Gungor Cihan Berk, Mercier Patrick P, Toreyin Hakan
IEEE Trans Biomed Circuits Syst. 2023 Feb;17(1):33-44. doi: 10.1109/TBCAS.2023.3235786. Epub 2023 Mar 30.
This paper presents an ultra-low power electrocardiogram (ECG) processor that can detect QRS-waves in real time as the data streams in. The processor performs out-of-band noise suppression via a linear filter, and in-band noise suppression via a nonlinear filter. The nonlinear filter also enhances the QRS-waves by facilitating stochastic resonance.

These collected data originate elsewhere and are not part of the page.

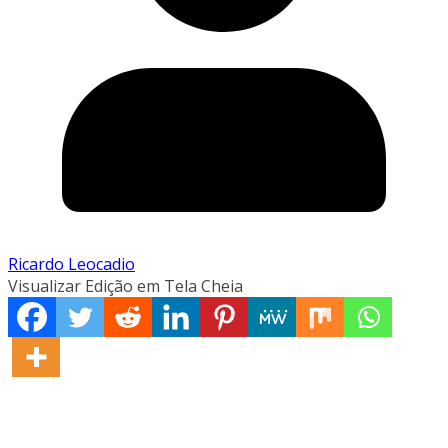
Ricardo Leocadio
Visualizar Edição em Tela Cheia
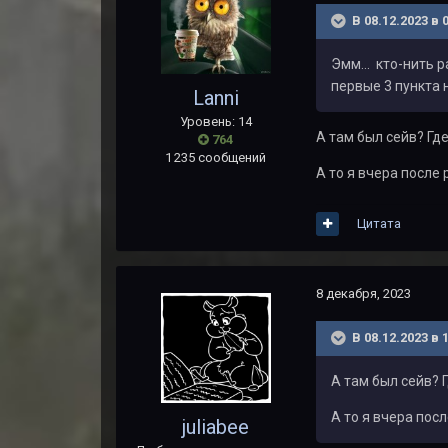
В 08.12.2023 в 
Эмм... кто-нить 
первые 3 пункта 
Lanni
Уровень: 14
А там был сейв? Гд
764
1 235 сообщений
А то я вчера после 
Цитата
8 декабря, 2023
В 08.12.2023 в 
А там был сейв? 
А то я вчера посл
juliabee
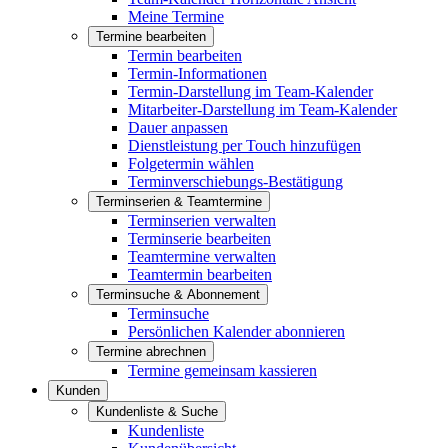
Meine Termine
Termine bearbeiten
Termin bearbeiten
Termin-Informationen
Termin-Darstellung im Team-Kalender
Mitarbeiter-Darstellung im Team-Kalender
Dauer anpassen
Dienstleistung per Touch hinzufügen
Folgetermin wählen
Terminverschiebungs-Bestätigung
Terminserien & Teamtermine
Terminserien verwalten
Terminserie bearbeiten
Teamtermine verwalten
Teamtermin bearbeiten
Terminsuche & Abonnement
Terminsuche
Persönlichen Kalender abonnieren
Termine abrechnen
Termine gemeinsam kassieren
Kunden
Kundenliste & Suche
Kundenliste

The processor identifies the QRS-waves on noise-suppressed and enhanced recordings using a constant threshold detector. For energy-efficiency and compactness, the processor exploits current-mode analog signal processing techniques, which significantly reduces the design complexity when implementing the second-order dynamics of the nonlinear filter. The processor is designed and implemented in TSMC 65 nm CMOS technology. In terms of detection performance, the processor achieves an average ${\bm{F}}1 = 99.88{\bm{% }}$ over the MIT-BIH Arrhythmia database and outperforms all previous ultra-low power ECG processors. The processor is the first that is validated against noisy ECG recordings of MIT-BIH NST and TELE databases, where it achieves better detection performances than most digital algorithms run on digital platforms. The design has a footprint of 0.08 mm and dissipates 2.2 nW when supplied by a single 1V supply, making it the first ultra-low power and real-time processor that facilitates stochastic resonance.
本文展示了一种超低功耗心电图(ECG)处理器,它能够在数据流输入时实时检测QRS波。该处理器通过线性滤波器进行带外噪声抑制,并通过非线性滤波器进行带内噪声抑制。非线性滤波器还通过促进随机共振来增强QRS波。该处理器使用恒定阈值检测器在经过噪声抑制和增强的记录上识别QRS波。为了实现高能效和紧凑性,该处理器采用电流模式模拟信号处理技术,这在实现非线性滤波器的二阶动态特性时显著降低了设计复杂度。该处理器采用台积电65纳米CMOS技术进行设计和实现。在检测性能方面,该处理器在麻省理工学院 - 贝斯以色列女执事医疗中心心律失常数据库上实现了平均F1 = 99.88%,优于所有先前的超低功耗ECG处理器。该处理器是首个针对麻省理工学院 - 贝斯以色列女执事医疗中心NST和TELE数据库的嘈杂ECG记录进行验证的处理器,在这些记录上它实现了比大多数在数字平台上运行的数字算法更好的检测性能。该设计的占地面积为0.08平方毫米,在由单一1V电源供电时功耗为2.2纳瓦,使其成为首个促进随机共振的超低功耗实时处理器。